Goal of the exercise =>
Within the entries below, find each line containing the word "from" and copy it.

The records =>
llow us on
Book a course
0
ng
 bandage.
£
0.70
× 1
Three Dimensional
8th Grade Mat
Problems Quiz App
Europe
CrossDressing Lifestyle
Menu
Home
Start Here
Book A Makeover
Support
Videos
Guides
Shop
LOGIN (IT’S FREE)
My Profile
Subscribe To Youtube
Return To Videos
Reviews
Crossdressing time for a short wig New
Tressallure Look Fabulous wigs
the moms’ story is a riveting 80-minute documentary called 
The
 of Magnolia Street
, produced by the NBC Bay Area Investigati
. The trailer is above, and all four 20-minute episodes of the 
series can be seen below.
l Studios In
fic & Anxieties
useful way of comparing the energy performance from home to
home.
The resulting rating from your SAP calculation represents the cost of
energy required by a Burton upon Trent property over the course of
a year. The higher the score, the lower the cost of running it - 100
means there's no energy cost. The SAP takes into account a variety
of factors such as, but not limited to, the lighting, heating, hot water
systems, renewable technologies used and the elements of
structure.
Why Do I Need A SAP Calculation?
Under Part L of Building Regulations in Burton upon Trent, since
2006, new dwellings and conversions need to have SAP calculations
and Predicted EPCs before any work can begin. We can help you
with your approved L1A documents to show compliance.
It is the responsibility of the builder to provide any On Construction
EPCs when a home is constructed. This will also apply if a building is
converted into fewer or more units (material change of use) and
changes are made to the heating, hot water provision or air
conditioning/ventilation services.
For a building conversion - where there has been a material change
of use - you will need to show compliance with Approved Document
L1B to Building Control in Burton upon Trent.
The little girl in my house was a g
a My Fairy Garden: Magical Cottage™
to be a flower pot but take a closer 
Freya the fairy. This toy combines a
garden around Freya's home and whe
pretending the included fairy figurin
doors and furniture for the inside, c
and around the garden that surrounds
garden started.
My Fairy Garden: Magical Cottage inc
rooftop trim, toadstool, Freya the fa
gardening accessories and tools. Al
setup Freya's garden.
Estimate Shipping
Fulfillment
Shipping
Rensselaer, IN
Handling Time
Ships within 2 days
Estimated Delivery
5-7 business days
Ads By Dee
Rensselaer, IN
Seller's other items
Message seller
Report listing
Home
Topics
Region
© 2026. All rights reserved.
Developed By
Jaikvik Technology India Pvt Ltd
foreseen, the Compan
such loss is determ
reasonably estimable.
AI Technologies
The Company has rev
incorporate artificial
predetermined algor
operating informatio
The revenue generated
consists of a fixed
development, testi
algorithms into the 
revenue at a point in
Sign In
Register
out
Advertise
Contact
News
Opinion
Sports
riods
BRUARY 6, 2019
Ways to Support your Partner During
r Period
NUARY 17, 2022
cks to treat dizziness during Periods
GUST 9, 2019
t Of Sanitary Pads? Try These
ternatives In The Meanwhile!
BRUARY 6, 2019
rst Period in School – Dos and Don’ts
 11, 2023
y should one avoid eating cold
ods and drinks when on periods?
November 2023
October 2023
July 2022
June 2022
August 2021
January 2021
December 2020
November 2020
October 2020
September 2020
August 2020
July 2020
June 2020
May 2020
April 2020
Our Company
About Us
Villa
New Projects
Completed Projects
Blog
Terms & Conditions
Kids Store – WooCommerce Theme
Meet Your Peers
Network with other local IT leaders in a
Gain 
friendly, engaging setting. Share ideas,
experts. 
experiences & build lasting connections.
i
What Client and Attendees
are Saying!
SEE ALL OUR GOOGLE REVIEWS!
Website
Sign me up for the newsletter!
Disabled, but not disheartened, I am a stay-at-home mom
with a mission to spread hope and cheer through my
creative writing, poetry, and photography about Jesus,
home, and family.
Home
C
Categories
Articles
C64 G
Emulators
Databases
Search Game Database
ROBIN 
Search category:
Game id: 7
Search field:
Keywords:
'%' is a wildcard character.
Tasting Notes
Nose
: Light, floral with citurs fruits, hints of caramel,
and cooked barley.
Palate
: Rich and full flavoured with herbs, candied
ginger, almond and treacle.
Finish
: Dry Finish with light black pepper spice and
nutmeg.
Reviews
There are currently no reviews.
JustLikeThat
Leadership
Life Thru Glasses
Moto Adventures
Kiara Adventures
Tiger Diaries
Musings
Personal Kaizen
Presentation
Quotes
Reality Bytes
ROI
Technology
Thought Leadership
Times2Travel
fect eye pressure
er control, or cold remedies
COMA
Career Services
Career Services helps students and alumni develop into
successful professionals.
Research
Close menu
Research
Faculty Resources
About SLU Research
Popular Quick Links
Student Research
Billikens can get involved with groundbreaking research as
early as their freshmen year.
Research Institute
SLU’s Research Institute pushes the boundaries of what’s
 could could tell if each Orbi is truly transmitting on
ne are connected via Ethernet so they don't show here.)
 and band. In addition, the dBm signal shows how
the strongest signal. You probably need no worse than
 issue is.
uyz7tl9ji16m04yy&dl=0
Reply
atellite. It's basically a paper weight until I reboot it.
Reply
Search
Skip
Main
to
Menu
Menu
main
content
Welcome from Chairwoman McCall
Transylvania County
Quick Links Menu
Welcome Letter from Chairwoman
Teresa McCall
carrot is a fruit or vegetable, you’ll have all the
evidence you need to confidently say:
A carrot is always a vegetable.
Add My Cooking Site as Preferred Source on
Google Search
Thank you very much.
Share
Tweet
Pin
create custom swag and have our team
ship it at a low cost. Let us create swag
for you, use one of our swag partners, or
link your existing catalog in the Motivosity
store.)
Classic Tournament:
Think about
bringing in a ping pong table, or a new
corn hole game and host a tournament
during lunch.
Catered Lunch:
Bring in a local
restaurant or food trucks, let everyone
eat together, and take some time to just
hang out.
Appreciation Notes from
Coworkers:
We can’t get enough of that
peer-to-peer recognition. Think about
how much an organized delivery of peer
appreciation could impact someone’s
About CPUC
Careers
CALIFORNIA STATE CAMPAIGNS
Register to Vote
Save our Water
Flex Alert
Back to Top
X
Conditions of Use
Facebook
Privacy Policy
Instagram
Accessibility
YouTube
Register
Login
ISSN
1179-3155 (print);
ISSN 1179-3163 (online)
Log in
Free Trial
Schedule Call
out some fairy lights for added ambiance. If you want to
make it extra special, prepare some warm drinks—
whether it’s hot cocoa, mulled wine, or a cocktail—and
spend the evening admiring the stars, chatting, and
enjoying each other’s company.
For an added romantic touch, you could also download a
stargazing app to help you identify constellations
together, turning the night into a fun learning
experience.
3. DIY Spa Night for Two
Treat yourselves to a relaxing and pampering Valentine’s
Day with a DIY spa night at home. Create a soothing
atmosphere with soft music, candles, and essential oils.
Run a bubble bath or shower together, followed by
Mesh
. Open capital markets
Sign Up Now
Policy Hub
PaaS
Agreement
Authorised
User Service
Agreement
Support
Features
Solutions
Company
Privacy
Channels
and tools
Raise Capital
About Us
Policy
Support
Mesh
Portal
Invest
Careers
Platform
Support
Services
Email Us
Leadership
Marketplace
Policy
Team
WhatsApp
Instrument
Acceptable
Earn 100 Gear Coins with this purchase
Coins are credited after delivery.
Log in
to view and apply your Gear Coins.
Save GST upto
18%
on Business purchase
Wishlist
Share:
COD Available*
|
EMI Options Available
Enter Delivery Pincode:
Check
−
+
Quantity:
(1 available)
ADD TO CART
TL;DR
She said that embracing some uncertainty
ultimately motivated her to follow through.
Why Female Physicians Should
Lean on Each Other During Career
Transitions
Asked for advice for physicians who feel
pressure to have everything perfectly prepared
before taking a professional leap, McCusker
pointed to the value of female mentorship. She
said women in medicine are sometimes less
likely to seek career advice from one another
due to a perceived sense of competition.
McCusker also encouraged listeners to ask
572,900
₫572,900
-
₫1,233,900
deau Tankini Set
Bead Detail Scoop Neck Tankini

Task response =>
useful way of comparing the energy performance from home to
The resulting rating from your SAP calculation represents the cost of
Welcome from Chairwoman McCall
Welcome Letter from Chairwoman
Appreciation Notes from
likely to seek career advice from one another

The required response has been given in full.